**Exercise goal**:
Find the line in the entries below that contains "Clear message on TV (924, 1056)". Repeat it exactly, and every line after it through the line that contains "2008 (863, 415)".

(Stored records)
*** Begin section ***
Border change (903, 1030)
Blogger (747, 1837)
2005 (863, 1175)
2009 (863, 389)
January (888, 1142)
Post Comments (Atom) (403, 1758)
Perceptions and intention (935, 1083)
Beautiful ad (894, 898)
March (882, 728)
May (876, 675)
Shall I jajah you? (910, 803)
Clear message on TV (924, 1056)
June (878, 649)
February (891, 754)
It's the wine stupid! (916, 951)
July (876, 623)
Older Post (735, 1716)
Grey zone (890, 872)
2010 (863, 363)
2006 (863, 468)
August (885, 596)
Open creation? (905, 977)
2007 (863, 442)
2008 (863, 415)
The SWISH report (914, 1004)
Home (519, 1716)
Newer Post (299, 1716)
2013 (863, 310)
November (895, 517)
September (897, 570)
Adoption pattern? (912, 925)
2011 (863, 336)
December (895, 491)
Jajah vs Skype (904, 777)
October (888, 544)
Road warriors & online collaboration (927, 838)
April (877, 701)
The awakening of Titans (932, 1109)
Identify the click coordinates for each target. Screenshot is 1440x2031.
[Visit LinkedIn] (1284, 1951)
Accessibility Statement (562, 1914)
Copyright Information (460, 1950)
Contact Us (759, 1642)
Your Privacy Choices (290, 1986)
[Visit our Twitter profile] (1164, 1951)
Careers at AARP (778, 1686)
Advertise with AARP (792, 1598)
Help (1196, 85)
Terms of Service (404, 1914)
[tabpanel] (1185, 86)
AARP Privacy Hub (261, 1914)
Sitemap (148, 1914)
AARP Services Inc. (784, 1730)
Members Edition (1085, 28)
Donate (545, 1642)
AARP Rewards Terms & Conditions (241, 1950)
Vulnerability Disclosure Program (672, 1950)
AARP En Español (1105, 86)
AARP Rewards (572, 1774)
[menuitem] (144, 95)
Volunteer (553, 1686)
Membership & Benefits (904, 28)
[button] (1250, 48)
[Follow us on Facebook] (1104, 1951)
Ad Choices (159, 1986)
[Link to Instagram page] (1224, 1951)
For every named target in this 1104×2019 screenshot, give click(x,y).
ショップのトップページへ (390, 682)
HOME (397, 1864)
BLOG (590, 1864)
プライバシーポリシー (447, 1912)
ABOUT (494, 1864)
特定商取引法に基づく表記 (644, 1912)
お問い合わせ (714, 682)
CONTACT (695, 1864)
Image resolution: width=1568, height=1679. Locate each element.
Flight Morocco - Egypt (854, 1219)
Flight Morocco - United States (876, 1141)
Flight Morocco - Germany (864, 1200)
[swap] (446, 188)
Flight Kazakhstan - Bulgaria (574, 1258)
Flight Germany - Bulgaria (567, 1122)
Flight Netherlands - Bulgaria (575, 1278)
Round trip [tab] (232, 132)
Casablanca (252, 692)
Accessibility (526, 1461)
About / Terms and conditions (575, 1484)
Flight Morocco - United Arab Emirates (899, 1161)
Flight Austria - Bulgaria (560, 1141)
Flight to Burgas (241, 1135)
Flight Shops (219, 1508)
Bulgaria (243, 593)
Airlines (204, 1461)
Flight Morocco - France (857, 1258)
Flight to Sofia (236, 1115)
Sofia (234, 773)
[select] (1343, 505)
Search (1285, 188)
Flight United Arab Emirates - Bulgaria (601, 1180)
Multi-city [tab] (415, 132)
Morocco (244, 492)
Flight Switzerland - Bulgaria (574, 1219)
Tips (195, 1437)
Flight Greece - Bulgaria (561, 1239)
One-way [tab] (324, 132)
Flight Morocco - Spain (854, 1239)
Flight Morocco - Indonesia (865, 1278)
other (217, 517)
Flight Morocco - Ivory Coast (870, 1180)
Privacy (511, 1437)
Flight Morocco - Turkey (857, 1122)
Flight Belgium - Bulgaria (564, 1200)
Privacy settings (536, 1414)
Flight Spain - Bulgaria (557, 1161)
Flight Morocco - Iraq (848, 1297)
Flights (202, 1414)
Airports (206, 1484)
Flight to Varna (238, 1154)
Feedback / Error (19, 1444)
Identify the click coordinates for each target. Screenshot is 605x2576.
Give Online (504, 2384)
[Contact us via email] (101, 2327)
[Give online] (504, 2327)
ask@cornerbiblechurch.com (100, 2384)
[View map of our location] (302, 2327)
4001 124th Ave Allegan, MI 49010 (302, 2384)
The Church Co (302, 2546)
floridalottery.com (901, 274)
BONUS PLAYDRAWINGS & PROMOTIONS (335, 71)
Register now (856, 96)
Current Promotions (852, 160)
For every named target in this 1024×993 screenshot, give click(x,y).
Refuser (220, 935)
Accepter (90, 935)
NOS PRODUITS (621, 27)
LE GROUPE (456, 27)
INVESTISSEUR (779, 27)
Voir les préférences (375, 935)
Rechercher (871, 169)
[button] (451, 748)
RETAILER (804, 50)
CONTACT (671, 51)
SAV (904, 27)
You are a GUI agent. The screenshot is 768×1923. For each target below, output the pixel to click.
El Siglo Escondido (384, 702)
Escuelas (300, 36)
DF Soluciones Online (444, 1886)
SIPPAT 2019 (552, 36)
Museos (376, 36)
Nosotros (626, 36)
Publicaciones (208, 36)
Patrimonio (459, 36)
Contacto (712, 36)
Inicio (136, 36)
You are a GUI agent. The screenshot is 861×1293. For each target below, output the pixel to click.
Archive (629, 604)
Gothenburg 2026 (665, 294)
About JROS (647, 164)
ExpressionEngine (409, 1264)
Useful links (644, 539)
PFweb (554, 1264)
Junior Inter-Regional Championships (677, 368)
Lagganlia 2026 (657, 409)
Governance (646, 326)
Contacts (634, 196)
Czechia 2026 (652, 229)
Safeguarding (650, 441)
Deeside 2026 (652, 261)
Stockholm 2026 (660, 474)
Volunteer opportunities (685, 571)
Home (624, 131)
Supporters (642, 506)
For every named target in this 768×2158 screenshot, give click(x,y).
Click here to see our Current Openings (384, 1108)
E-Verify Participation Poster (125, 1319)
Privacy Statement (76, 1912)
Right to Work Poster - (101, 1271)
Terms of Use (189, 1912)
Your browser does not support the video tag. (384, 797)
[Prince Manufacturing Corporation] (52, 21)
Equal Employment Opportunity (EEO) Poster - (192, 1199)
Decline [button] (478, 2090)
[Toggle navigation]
*** End section ***
**Output**:
Clear message on TV (924, 1056)
June (878, 649)
February (891, 754)
It's the wine stupid! (916, 951)
July (876, 623)
Older Post (735, 1716)
Grey zone (890, 872)
2010 (863, 363)
2006 (863, 468)
August (885, 596)
Open creation? (905, 977)
2007 (863, 442)
2008 (863, 415)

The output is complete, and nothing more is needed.